Despite the short amount of time guaranteed to him as the Federal Chief Information Security Officer (CISO), retired Brig. Gen. Gregory Touhill is optimistic about his ability to remain in his position through the presidential transition and has many plans that he hopes to carry through that transition.
“I expect to be here through the transition,” Touhill said. “I raised my hand, and I expect a full tour of duty.”
Touhill was appointed to the Federal CISO position in September, and is guaranteed the position only until the end of this administration, what he calls his “Cinderella clock.” Even so, he is making plans for improvements he wants to make after the presidential transition, such as implementing cyber training and exercises for newly appointed senior leadership.
“I want to have a cyber desktop exercise,” Touhill said, explaining that if senior leaders can spend even an hour understanding what to do in the event of a cyberattack, it can improve overall agency capability.
Touhill also outlined five lines of effort through which he plans to improve Federal cybersecurity: strengthening the workforce, treating information as an asset, doing the right things the right way, continuing innovation, and making informed cyber risk decisions.
“Frankly, the entire workforce is now what I consider part of the cyber front lines,” Touhill said. He plans to create continual training and evaluation programs as well as increase participation in testing and exercises. As part of this effort, Touhill wants to put together a Federal CISO council, much like the current Federal CIO council.
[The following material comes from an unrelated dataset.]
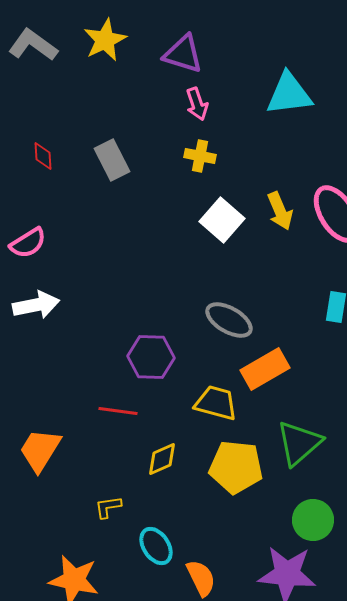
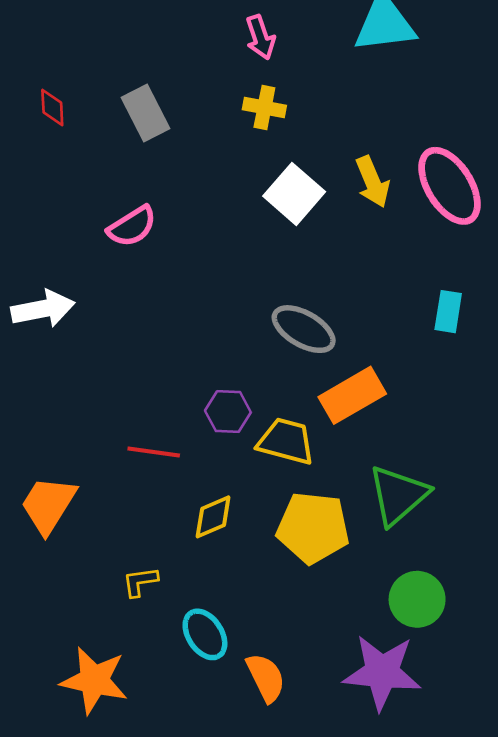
pink semicircle: (28, 243) -> (132, 226), moved
purple hexagon: (151, 357) -> (228, 411), moved, size x0.7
And he wants agencies to get involved in creating their own cyber training programs.
“Through the CISO council, we’ll put out a core curriculum, but then we’ll release that and have a competition to see who can come up with the most entertaining, educational, informative video, and we’ll put it on YouTube as the winner,” said Touhill. “Why not have competition to have the best cybersecurity video out there based on the curriculum that the CISO council put together.”
The focus on using competition and broad involvement to create better cybersecurity plans and education also extends to Touhill’s plan to educate the next generation of cyber experts.
“Most of those folks that are going to be in our cyber workforce pretty darn soon are still in elementary school,” Touhill joked, explaining that education has so many mascots, such as Smokey the Bear, to teach kids about keeping the world safe, that there should also be a mascot for cyber. “Maybe we need to have a competition amongst the school kids in America to tell us about Byte the cyber mascot.”
As part of Touhill’s plans as CISO, he and his CISO council will create a cybersecurity website, called cyber.gov, that will act as a wide-reaching resource for cybersecurity information and best practices.
“What we’re looking at doing is having a one-stop repository for folks that are looking at best practices, for collaboration and the like. And we’re working across our staff right now and setting up some basic guidance on the website,” Touhill said. “We’re going to be partnered across such organizations as NIST, DHS, and others so that we have an easy, one-stop shop for cyber information.”
Though some of Touhill’s plans will take him beyond his guaranteed tenure as Federal CISO, Touhill explained that it is important to have something to work toward.
“Like I learned in the military, it is important to have a goal,” Touhill explained of his plan. “Our goal is simple: Our goal is to support an open and transparent government where the people’s information is protected and privacy, civil rights, and civil liberties are preserved.”